10th April 2024
6 min read
David Hazra
David Hazra is a professional software developer based in London
Caption: Databases on Kubernetes
Running databases on kubernetes hasn't always been the go-to solution, stateful applications in general have traditionally been difficult to run smoothly in environments like kubernetes where it should be expected for a node (or a few nodes) to unexpectedly become unavailable.
However things have changed, we now have traditional databases (which were initially designed for a single-node setup, making horisontal scaling not the default) evolve to perform well in cloud environments. We also have cloud-native databases which have been purpose built with scalibility in mind.
One of the great things about having database solutions in kubernetes is that you can pick and choose your database provider with ease. There is no rule that a cluster must only have a single database operator. In fact it is common practice for different applications who have different operational needs to deploy databases that are specific to their workload all in the same cluster. The difficulty being that each additional database provider requires domain-specific knowledge to maintain.
Kubernetes databases are usually deployed as CRDs for operators. This means that you deploy an operator in the cluster that enables you to create database CRDs which the operator reconciles into a functioning system. It provisions the PVCs, the statefulsets, everything you need.
Another important note is that a lot of databases have similar terminology to kubernetes. For example they have "Nodes" which represent a single instance of a database, but also represent a machine instance in kubernetes. There is also a cluster which represents a collection of nodes.
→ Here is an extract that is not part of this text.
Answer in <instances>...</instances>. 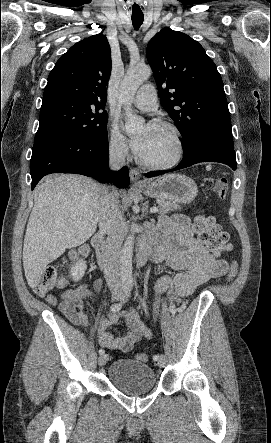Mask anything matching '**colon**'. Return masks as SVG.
Wrapping results in <instances>:
<instances>
[{"mask_svg":"<svg viewBox=\"0 0 271 443\" xmlns=\"http://www.w3.org/2000/svg\"><path fill=\"white\" fill-rule=\"evenodd\" d=\"M212 191L220 198L225 199L227 196V183L224 179L216 180L212 185ZM193 230L196 233L198 240L204 245L209 252L220 255L230 249L229 235L223 231L221 226L216 222L214 217L204 214H198L194 218ZM89 251L87 246H82L76 250L74 255H85ZM238 272L236 262H231L228 269L227 278L229 281L233 280ZM66 280L58 272L57 267L47 266L40 273L39 278L33 284L34 292L40 296H47L55 287L61 288L65 285ZM136 359L141 362L148 361V355L139 353Z\"/></svg>","mask_w":271,"mask_h":443,"instance_id":"obj_1","label":"colon"}]
</instances>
✔️ GitHub | ✔️ Docs | ✔️ Official Operator | ✔️ Helm Chart
The MySQL operator is an official operator made by Oracle, but it is fully open source. It can be installed most conviniently via helm:
helm repo add mysql-operator https://mysql.github.io/mysql-operator
helm repo update
helm install mysql-operator mysql-operator/mysql-operator --namespace mysql-operator --create-namespace
The underlying storage engine MySQL uses is InnoDB. Below we show a basic example of deploying this cluster to a kubernetes environment.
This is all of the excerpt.